▶ **TASK**
Go through the records that follow and tally the lines with "在线客服" in them; answer with the number alone.

▶ **SUPPLIED ENTRIES**
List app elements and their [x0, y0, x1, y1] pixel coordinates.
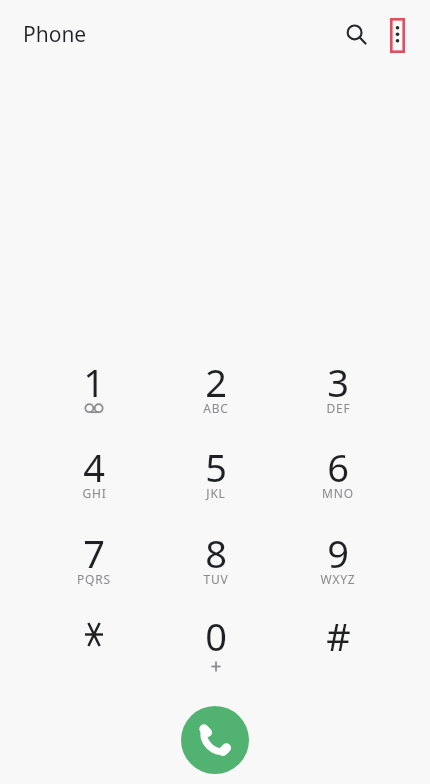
staticText: PQRS [77, 571, 111, 587]
staticText: 3 [327, 356, 349, 408]
button[interactable]: 2 [155, 356, 277, 440]
button[interactable]: Call [181, 706, 249, 774]
button[interactable]: Star [33, 610, 155, 694]
button[interactable]: Search [333, 11, 379, 57]
staticText: 4 [83, 441, 105, 493]
button[interactable]: 3 [277, 356, 399, 440]
staticText: 2 [205, 356, 227, 408]
button[interactable]: 6 [277, 441, 399, 525]
button[interactable]: 5 [155, 441, 277, 525]
button[interactable]: 7 [33, 527, 155, 611]
staticText: 0 [205, 610, 227, 662]
staticText: 5 [205, 441, 227, 493]
staticText: 8 [205, 527, 227, 579]
staticText: ABC [203, 400, 229, 416]
staticText: 7 [83, 527, 105, 579]
staticText: WXYZ [320, 571, 356, 587]
button[interactable]: More options [374, 12, 420, 58]
button[interactable]: 0 [155, 610, 277, 694]
button[interactable]: Pound [277, 610, 399, 694]
staticText: 9 [327, 527, 349, 579]
button[interactable]: 8 [155, 527, 277, 611]
staticText: MNO [322, 485, 354, 501]
staticText: 1 [83, 356, 105, 408]
staticText: DEF [326, 400, 351, 416]
button[interactable]: 9 [277, 527, 399, 611]
button[interactable]: 1 [33, 356, 155, 440]
staticText: TUV [203, 571, 229, 587]
staticText: 6 [327, 441, 349, 493]
staticText: Phone [23, 20, 87, 49]
staticText: # [326, 610, 351, 662]
button[interactable]: 4 [33, 441, 155, 525]
staticText: JKL [206, 485, 226, 501]
staticText: GHI [82, 485, 107, 501]
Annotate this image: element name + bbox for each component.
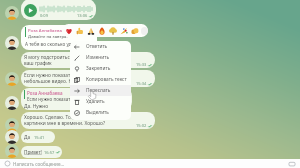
button[interactable] [74, 25, 85, 36]
staticText: Выделить [86, 109, 109, 116]
button[interactable]: Ответить [70, 41, 131, 52]
button[interactable] [96, 25, 107, 36]
staticText: Переслать [86, 87, 111, 94]
button[interactable]: Emoji [5, 161, 10, 166]
staticText: 0:09 [40, 13, 48, 18]
button[interactable]: Да [21, 131, 55, 143]
button[interactable]: Camera [289, 161, 295, 167]
staticText: Привет! [24, 149, 42, 155]
staticText: Копировать текст [86, 76, 127, 83]
button[interactable] [63, 25, 74, 36]
button[interactable]: Закрепить [70, 63, 131, 74]
staticText: А тебя во сколько удобнее? [25, 41, 88, 47]
button[interactable]: Роза Аннабаева [21, 88, 132, 110]
button[interactable] [107, 25, 118, 36]
staticText: 15:41 [34, 135, 45, 140]
button[interactable] [129, 25, 140, 36]
button[interactable]: Выделить [70, 107, 131, 118]
staticText: Да [24, 134, 31, 140]
staticText: Хорошо. Сделаю. Тогда жду картинки мне в… [24, 114, 105, 126]
button[interactable] [85, 25, 96, 36]
staticText: 15:33 [136, 62, 147, 67]
staticText: Да. Нужно [24, 103, 49, 110]
button[interactable] [118, 25, 129, 36]
button[interactable]: Я могу подстроиться под ваш график [21, 52, 155, 68]
button[interactable]: More reactions [141, 27, 148, 35]
staticText: 16:57 [44, 150, 55, 155]
button[interactable]: Привет! [21, 146, 62, 158]
button[interactable]: 0:09 [21, 0, 96, 20]
button[interactable]: Хорошо. Сделаю. Тогда жду картинки мне в… [21, 112, 155, 129]
staticText: Если нужно показать... [27, 96, 77, 102]
staticText: Изменить [86, 54, 110, 61]
staticText: 15:02 [136, 123, 147, 128]
button[interactable]: Удалить [70, 96, 131, 107]
button[interactable]: Роза Аннабаева [21, 25, 97, 50]
button[interactable]: Переслать [70, 85, 131, 96]
staticText: Давайте на завтра. [28, 33, 68, 39]
staticText: 13:06 [77, 13, 88, 18]
staticText: Роза Аннабаева [28, 27, 62, 33]
staticText: Написать сообщение... [13, 161, 65, 167]
staticText: 15:34 [136, 81, 147, 86]
staticText: Роза Аннабаева [27, 90, 63, 96]
staticText: Удалить [86, 98, 105, 105]
button[interactable]: Если нужно показать как небольшое видео.… [21, 70, 155, 87]
button[interactable]: Копировать текст [70, 74, 131, 85]
staticText: Закрепить [86, 65, 111, 72]
staticText: Если нужно показать как небольшое видео.… [24, 72, 86, 84]
staticText: Я могу подстроиться под ваш график [24, 54, 83, 66]
button[interactable]: Изменить [70, 52, 131, 63]
staticText: Ответить [86, 43, 108, 50]
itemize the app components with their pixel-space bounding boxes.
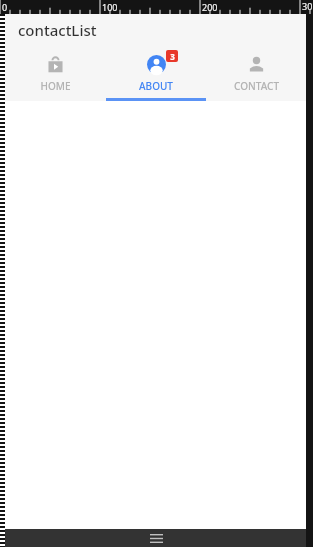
staticText: 300 xyxy=(302,0,313,14)
staticText: ABOUT xyxy=(139,79,173,93)
button[interactable]: 3 xyxy=(106,46,206,101)
staticText: 200 xyxy=(202,1,218,13)
button[interactable]: Recent apps xyxy=(142,529,170,547)
button[interactable]: HOME xyxy=(5,46,106,101)
staticText: 0 xyxy=(2,1,8,13)
staticText: HOME xyxy=(40,79,71,93)
staticText: 3 xyxy=(170,51,175,62)
staticText: contactList xyxy=(18,20,97,40)
staticText: 100 xyxy=(102,1,118,13)
button[interactable]: CONTACT xyxy=(206,46,306,101)
staticText: CONTACT xyxy=(234,79,279,93)
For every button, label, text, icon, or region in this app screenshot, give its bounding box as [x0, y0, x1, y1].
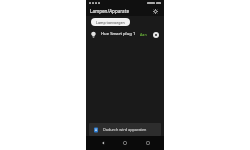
staticText: Hue Smart plug 1: [101, 31, 140, 37]
button[interactable]: Lamp toevoegen: [91, 18, 130, 26]
button[interactable]: Back: [97, 137, 109, 149]
staticText: Aan: [140, 32, 147, 37]
button[interactable]: Device settings: [151, 30, 160, 39]
button[interactable]: Hue Smart plug 1: [86, 28, 164, 40]
button[interactable]: Home: [119, 137, 131, 149]
button[interactable]: Settings: [151, 7, 160, 16]
staticText: Lamp toevoegen: [96, 20, 125, 25]
button[interactable]: Dadurch wird apparaten: [89, 123, 161, 136]
staticText: Dadurch wird apparaten: [103, 127, 157, 132]
button[interactable]: Recents: [142, 137, 154, 149]
staticText: Lampen/Apparate: [90, 8, 151, 14]
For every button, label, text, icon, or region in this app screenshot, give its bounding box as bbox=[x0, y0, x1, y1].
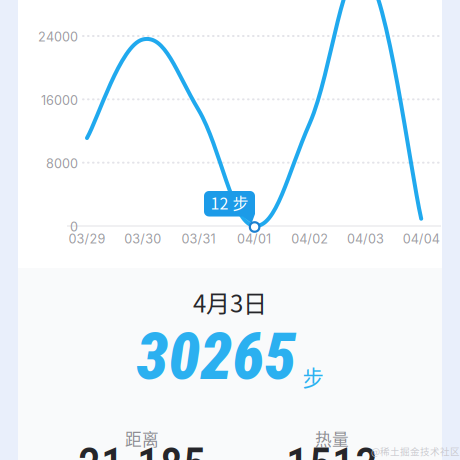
staticText: 8000 bbox=[46, 156, 78, 171]
staticText: 1513 bbox=[286, 438, 378, 460]
staticText: 24000 bbox=[38, 29, 78, 45]
staticText: 热量 bbox=[315, 426, 349, 450]
staticText: 03/31 bbox=[181, 231, 215, 247]
staticText: 03/30 bbox=[124, 231, 161, 247]
staticText: 04/02 bbox=[291, 231, 328, 247]
staticText: 04/04 bbox=[403, 231, 440, 247]
staticText: 16000 bbox=[41, 93, 78, 108]
staticText: 4月3日 bbox=[193, 285, 267, 319]
staticText: @稀土掘金技术社区 bbox=[371, 444, 460, 458]
staticText: 0 bbox=[70, 219, 78, 235]
staticText: 04/01 bbox=[237, 231, 271, 247]
staticText: 步 bbox=[302, 362, 324, 392]
staticText: 距离 bbox=[125, 426, 159, 450]
staticText: 04/03 bbox=[347, 231, 384, 247]
staticText: 21.185 bbox=[78, 438, 206, 460]
staticText: 03/29 bbox=[68, 231, 106, 247]
staticText: 30265 bbox=[136, 320, 296, 394]
staticText: 12 步 bbox=[210, 191, 248, 214]
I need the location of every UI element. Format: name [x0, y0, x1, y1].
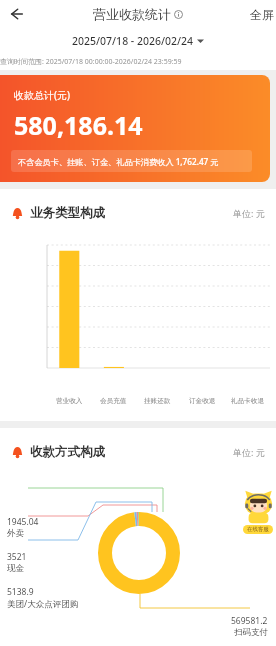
button[interactable]: 营业收款统计 — [93, 6, 183, 22]
staticText: 美团/大众点评团购 — [7, 598, 79, 610]
staticText: 营业收入 — [56, 397, 83, 405]
staticText: 营业收款统计 — [93, 6, 171, 22]
staticText: 2025/07/18 - 2026/02/24 — [72, 34, 194, 48]
staticText: 订金收退 — [189, 397, 216, 405]
staticText: 在线客服 — [247, 526, 269, 533]
staticText: 会员充值 — [100, 397, 127, 405]
button[interactable]: 2025/07/18 - 2026/02/24 — [72, 34, 204, 48]
staticText: 挂账还款 — [144, 397, 171, 405]
staticText: 礼品卡收退 — [231, 397, 264, 405]
staticText: 外卖 — [7, 528, 24, 539]
staticText: 569581.2 — [231, 615, 268, 627]
button[interactable]: 在线客服 — [240, 490, 276, 534]
staticText: 1945.04 — [7, 516, 39, 528]
staticText: 单位: 元 — [233, 207, 265, 219]
staticText: 收款方式构成 — [30, 444, 105, 460]
staticText: 扫码支付 — [234, 627, 268, 638]
staticText: 收款总计(元) — [14, 88, 70, 102]
staticText: 不含会员卡、挂账、订金、礼品卡消费收入 1,762.47 元 — [18, 156, 219, 167]
staticText: 全屏 — [250, 7, 274, 22]
button[interactable]: Back — [4, 2, 28, 26]
staticText: 业务类型构成 — [30, 205, 105, 221]
staticText: 580,186.14 — [14, 108, 143, 142]
staticText: 5138.9 — [7, 586, 34, 598]
staticText: 现金 — [7, 563, 24, 574]
staticText: 单位: 元 — [233, 446, 265, 458]
staticText: 3521 — [7, 551, 27, 563]
staticText: 查询时间范围: 2025/07/18 00:00:00-2026/02/24 2… — [0, 57, 182, 67]
button[interactable]: 全屏 — [250, 7, 274, 22]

▶ **SOLUTION**
2